Stimulation of proliferation is challenging in the post-natal cochlea, as shown in the organotypic culture model.

 

Development

We have recently shown that the GTPases Cdc42 and RhoA are required for planar cell polarity and normal cytoskeletal development of hair cells and supporting cells of the cochlea. These studies were done using transgenic mouse models in vivo (Anttonen et al., Sci Rep 2012, eNeuro 2017; Kirjavainen et al., Biol Open 2015).

Planar cell polarity immunofluoresence image sheet.

Cdc42 inactivation impairs planar cell polarity in the developing cochlea.

 

Tinnitus neurobiology

Brainstem neuron stained with green fluorescent, with additional purple colouring for dendrites.

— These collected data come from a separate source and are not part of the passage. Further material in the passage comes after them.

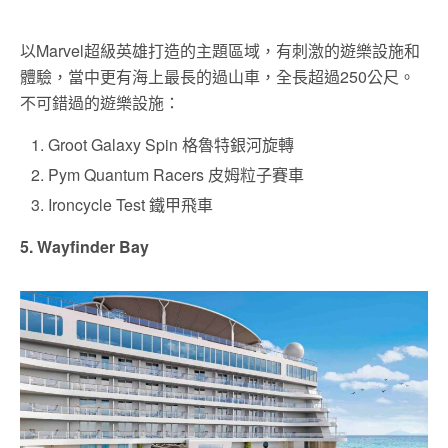
以Marvel超級英雄打造的主題區域，有刺激的遊樂設施和
體驗，當中更有海上最長的過山車，全長超過250公尺。
不可錯過的遊樂設施：
Groot Galaxy Spin 格魯特銀河旋轉
Pym Quantum Racers 皮姆粒子賽車
Ironcycle Test 鐵甲飛車
5. Wayfinder Bay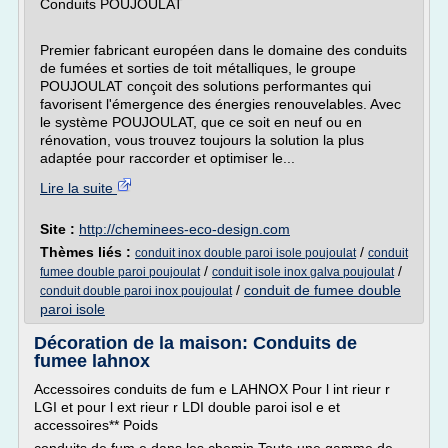
Conduits POUJOULAT
Premier fabricant européen dans le domaine des conduits
de fumées et sorties de toit métalliques, le groupe
POUJOULAT conçoit des solutions performantes qui
favorisent l'émergence des énergies renouvelables. Avec
le système POUJOULAT, que ce soit en neuf ou en
rénovation, vous trouvez toujours la solution la plus
adaptée pour raccorder et optimiser le...
Lire la suite
Site :
http://cheminees-eco-design.com
Thèmes liés :
/
conduit inox double paroi isole poujoulat
conduit
/
/
fumee double paroi poujoulat
conduit isole inox galva poujoulat
/
conduit de fumee double
conduit double paroi inox poujoulat
paroi isole
Décoration de la maison: Conduits de
fumee lahnox
Accessoires conduits de fum e LAHNOX Pour l int rieur r
LGI et pour l ext rieur r LDI double paroi isol e et
accessoires** Poids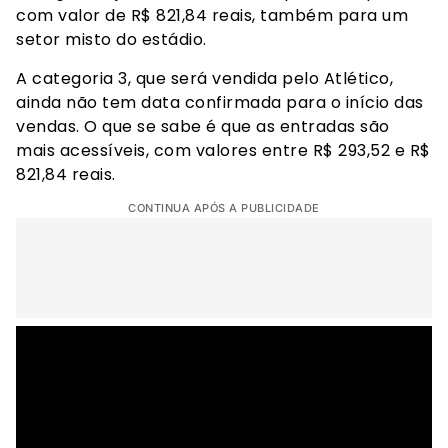
com valor de R$ 821,84 reais, também para um
setor misto do estádio.
A categoria 3, que será vendida pelo Atlético,
ainda não tem data confirmada para o início das
vendas. O que se sabe é que as entradas são
mais acessíveis, com valores entre R$ 293,52 e R$
821,84 reais.
CONTINUA APÓS A PUBLICIDADE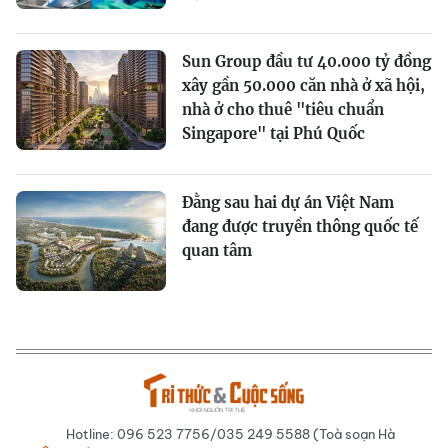
Sun Group đầu tư 40.000 tỷ đồng
xây gần 50.000 căn nhà ở xã hội,
nhà ở cho thuê "tiêu chuẩn
Singapore" tại Phú Quốc
Đằng sau hai dự án Việt Nam
đang được truyền thông quốc tế
quan tâm
Hotline: 096 523 7756/035 249 5588 (Toà soạn Hà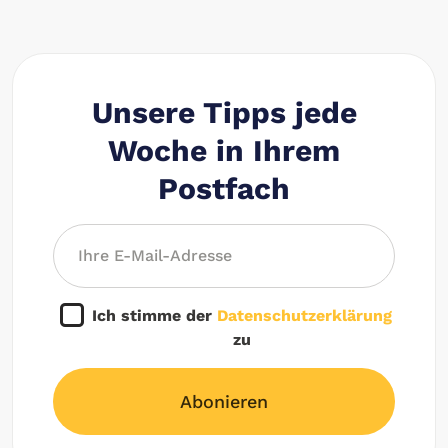
Unsere Tipps jede
Woche in Ihrem
Postfach
Ich stimme der
Datenschutzerklärung
zu
Abonieren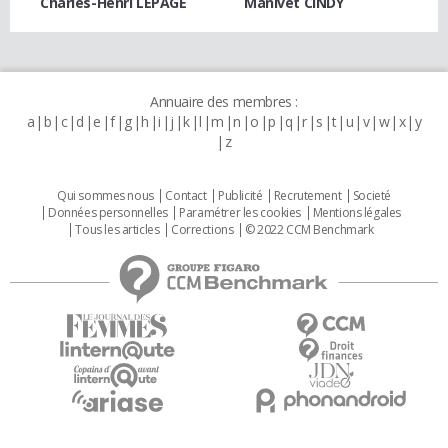
Charles-Henri LEPAGE
Manivet CINDY
Annuaire des membres :
a
b
c
d
e
f
g
h
i
j
k
l
m
n
o
p
q
r
s
t
u
v
w
x
y
z
Qui sommes nous
Contact
Publicité
Recrutement
Societé
Données personnelles
Paramétrer les cookies
Mentions légales
Tous les articles
Corrections
© 2022 CCM Benchmark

Neurons of the ascending central auditory pathway are finely tuned and very active - but might also be vulnerable.

We study the molecular mechanisms underlying cellular and neuroplastic changes in brainstem auditory neurons following sensory deprivation. Such deprivation can happen e.g. following noise-exposure that has caused damage to the cochlea. We aim to find a connection between the peripheral trauma and the cell-level changes in central brainstem neurons; such new knowledge helps us understand disorders in the auditory system, such as tinnitus, on a neurobiological level.